About 60 years ago, one of the gifts to our first son was a handmade floor blanket with a simple cross stitch decoration and terry cloth toweling as the quilt backing. Using the skill and ingenuity I had in sewing, over the years I created almost 100 of such blankets for great- nieces and nephews and offsprings of co-teachers. Those children on the family tree grew up and I became involved in another phase of my life. The greats produced a great-great generation, and I began to get pictures and notes saying, “Mother saved the blanket you made for me and now my child has it. “

This spring, I girded my loins as the saying goes and flexed my fingers and took myself up to my sewing machine in an apartment over the garage and sewed up love for some great-greats on the list. Not a blanket for each child; however, at least one new for most families. That third boy deserved something that wasn’t hand me down. The patterns and the process were simplified, and I had to wear a magnifying headband to hit 85% of the edges.

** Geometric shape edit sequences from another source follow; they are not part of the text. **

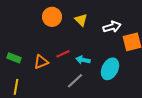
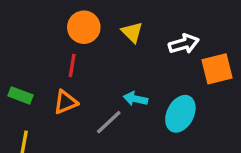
red line: (63, 54) -> (72, 65), moved, turned -56
gray line: (75, 81) -> (109, 122), moved

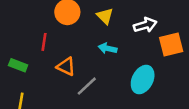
red line: (72, 65) -> (44, 42), moved
cyan arrow: (135, 99) -> (108, 48), moved
orange triangle: (65, 102) -> (66, 67), moved, turned 48

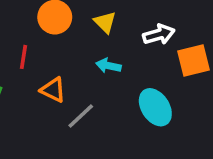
cyan ellipse: (143, 80) -> (155, 107), turned -60

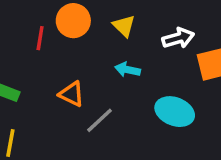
red line: (24, 57) -> (40, 38), moved
cyan ellipse: (155, 107) -> (175, 112), turned -36

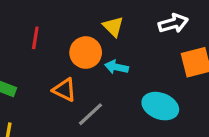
orange circle: (73, 21) -> (86, 53), moved
white arrow: (178, 38) -> (173, 23), moved

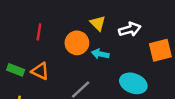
white arrow: (173, 23) -> (130, 29), moved
orange triangle: (65, 90) -> (40, 71), moved

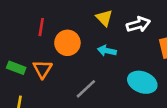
orange circle: (77, 43) -> (67, 43), moved
orange triangle: (40, 71) -> (42, 69), turned 36

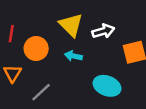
yellow triangle: (104, 18) -> (71, 25), size x1.5
gray line: (86, 89) -> (41, 92), moved

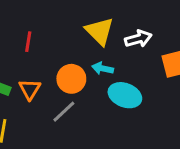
orange circle: (36, 49) -> (71, 79), moved
cyan ellipse: (107, 86) -> (125, 95), moved

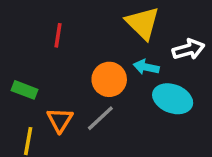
white arrow: (138, 39) -> (188, 49), moved
orange triangle: (30, 89) -> (60, 120), moved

A few mistakes were ripped out and a few just sewed over. Note: a cognitive science expert from the University of Arizona says, “If you never make any errors you can’t learn from the mistakes.”

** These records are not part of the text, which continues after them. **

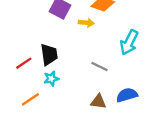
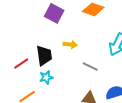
yellow arrow: (86, 23) -> (70, 44), moved

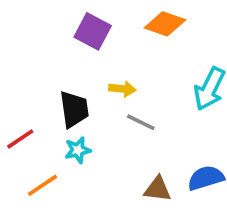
red line: (21, 63) -> (20, 139), moved
gray line: (90, 66) -> (141, 122), moved

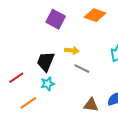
black trapezoid: (74, 109) -> (46, 62), turned -150

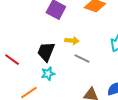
red line: (16, 78) -> (12, 60), moved, turned 70

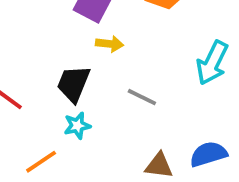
yellow arrow: (72, 41) -> (110, 44), moved

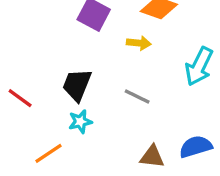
yellow arrow: (110, 44) -> (139, 43), moved

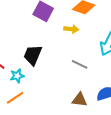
gray line: (137, 96) -> (80, 64), moved
cyan star: (80, 122) -> (17, 76), moved

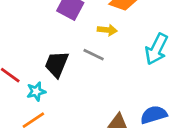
gray line: (80, 64) -> (94, 55), moved

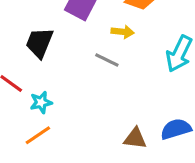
black trapezoid: (57, 64) -> (39, 43), moved

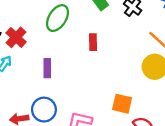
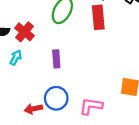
red rectangle: (93, 42) -> (98, 17), moved, size x1.5

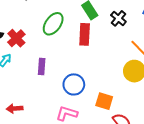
blue circle: (56, 98) -> (74, 84), moved

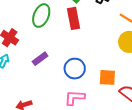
purple rectangle: (42, 66) -> (40, 59), turned 63

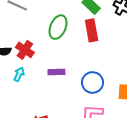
purple rectangle: (40, 59) -> (56, 72), turned 35

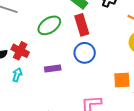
green ellipse: (58, 27) -> (49, 25), turned 40
blue circle: (93, 82) -> (85, 53), moved

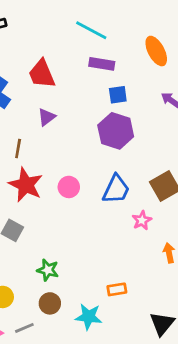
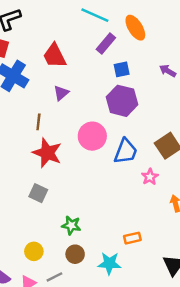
orange ellipse: (156, 51) -> (135, 28), moved
purple rectangle: (102, 64) -> (106, 44), turned -55
pink circle: (69, 187) -> (92, 136), moved, size x1.5

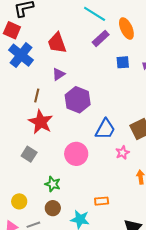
blue square: (122, 69) -> (123, 62), moved
purple hexagon: (122, 101) -> (78, 100), moved
pink circle: (92, 136) -> (76, 154), moved

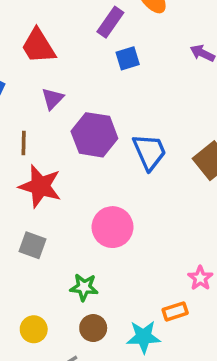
blue square: (123, 62) -> (128, 58), moved
blue trapezoid: (105, 129) -> (149, 152), moved, turned -40
pink star: (122, 153) -> (200, 278), moved
orange rectangle: (102, 201) -> (175, 311), moved

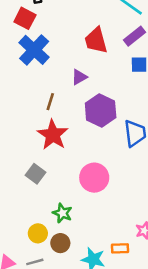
red trapezoid: (38, 46) -> (96, 40), moved
yellow circle: (34, 329) -> (38, 233), moved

By the end of 2024, the Smith enumeration which began with one marriage in 1925, will reach 109. One never loses their number. I will forever be 14. True to 85% being good enough, not all have a sewing machine project. I had to make contact with a book or an ice cream coupon to celebrate the end of a school year. Yet, I am part of the story that says, “This is my family and a lot of people love me.” One good aunt counts even if only 85%. My inspirational article ends: “You have to have enough wisdom to know when to stop.”

A good person leaves an inheritance for their children’s children,

Probers 13:22

Car Talk

On one hand hold the thought that being alone in a car is a unmeasurable blessing. One is in charge of where, when, and in what order. On the other hand is the drawn forth chuckle at how many clowns can be fitted in one car, the uncountable amount tumbling out in amazing hilarity. Land in the middle and remember conversations that have happened only because togetherness was enforced for a time.

My earliest memory is traveling to school with my daddy. He taught at the college and my grades were in a building a short walk from his office. An old stick shift Chevrolet could seat two people up front, no age required seatbelts. He kept his eye on the road and made statements I needed to pay attention to for the day: when he would pick me up after school, did I have all my work done, do what the teacher asked, don’t get in trouble at recess. The last comment was always, “See ya later.”

Driving to San Antonio for various visits after a marriage moved in an arc. David and I had getting used to each other conversations that circled around before settling in an agreeable place. Adding each child created a new adjustment from tending to needs of a baby to settling squabbles in the back seat to bringing out songs and games for entertainment on the way. Then there were the years which provided information invaluable to parents known as car pool time. Add three or four teenagers to a car and the driver becomes invisible. The stress of these years was learning to file away the revelations until the best moment to add to a discussion.

Now I drive alone in a distance from home limit. For longer distances, I depend on others to be a driver and their accepting me as a passenger. Yet within these trips, friendships are nourished. We catch up on how changes in each of our families have played out. We find out that strengths one of us called on to meet some challenge were also used by the other. We can come back to those emotional and spiritual foundations that built our friendship in a long ago beginning.

The Bible’s admonitions were before Henry Ford, and yet conversations have had directions since Eden. So keep these in mind for various times. Agree on a time to be together. Build one another up. Be thankful. Encourage each other. Conversation will flow from where you are and what you are sharing together.

 And they talked together of all these things which had happened. And it came to pass, that, while they communed together and reasoned, Jesus himself drew near, and went with them.